The elderly woman's choice of cake is brought to the table she shares with a hard, middle-aged woman and a college-age girl. The old woman savors the cake, but stops in disbelief when the middle-aged woman helps herself. She catches the old woman's stare and slams down her fork in pique. The younger girl shrugs slightly, as if she sees such small dramas between the two repeatedly. This wordless opening marvelously sets up what we will learn for sure in the next few scenes: Here are three generations of women co-existing, somewhat uneasily but with certain familiarity.
The three women share a run-down apartment in Tbilisi, the distressed capital of the former Soviet republic of Georgia. Eka is the strong-willed matriarch who dotes on her beloved son, Otar, a doctor who has relocated to Paris where he works as an undocumented laborer. She harbors a romantic affection for all things French, but also remains steadfast that life functioned better under Stalin. Esther Gorintin, a 90-year-old Pole who began her acting career at age 85, is tremendous as the deceptively fragile Eka.
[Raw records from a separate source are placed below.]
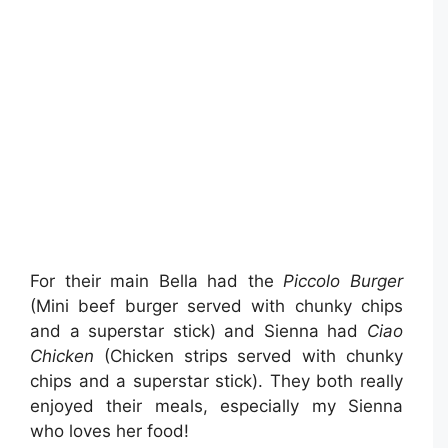
For their main Bella had the
Piccolo Burger
(Mini beef burger served with chunky chips
and a superstar stick) and Sienna had
Ciao
Chicken
(Chicken strips served with chunky
chips and a superstar stick). They both really
enjoyed their meals, especially my Sienna
who loves her food!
Her daughter, Marina (Nino Khomassouridze), resents Eka's consuming affection for the far-away Otar. She is an Afghanistan War widow, the family's sole breadwinner (she inexpertly sells junk at a flea market), and bitterly rails against the state of her country. She is almost institutionally incapable of imagining a future. Such yearning and ambition is the province of her daughter, Ada (Dinara Droukarova), who will not be held down by the weight of the region's history.
When Marina and Ada learn that Otar has died, they choose to protect what they perceive is Eka's emotional vulnerability by not revealing the news. There is too the larger sense that perpetuating a known situation by any means, rather than tackling difficult change, is the pre-ordained course for these countrywomen. So Ada and her mother struggle to maintain the fiction, with Ada increasingly reluctant to continue. When she lashes out at her mother, a family friend counsels, "Her generation has always lived a lie."
Of course, this artificial center cannot hold and the truth will out, though Julie Bertuccelli's film (co-written with Bernard Renucci) never succumbs to melodrama and the story continues to feel organic. Since Otar Left ... is French documentarian Bertuccelli's debut feature, and her previous experience serves her well. Her camera ably captures small revelatory moments such as Eka's careful placing of the stamp upon her letter to Otar, or Ada's idle tracing of a name carved in her school desk.
The three actresses likewise deserve credit: Each contributes to a believable portrait of a family, and nation, caught between the past and the future -- and between lies and truth -- that cautiously must navigate a bittersweet, but quietly stirring, present. In Russian, Georgian and French, with subtitles.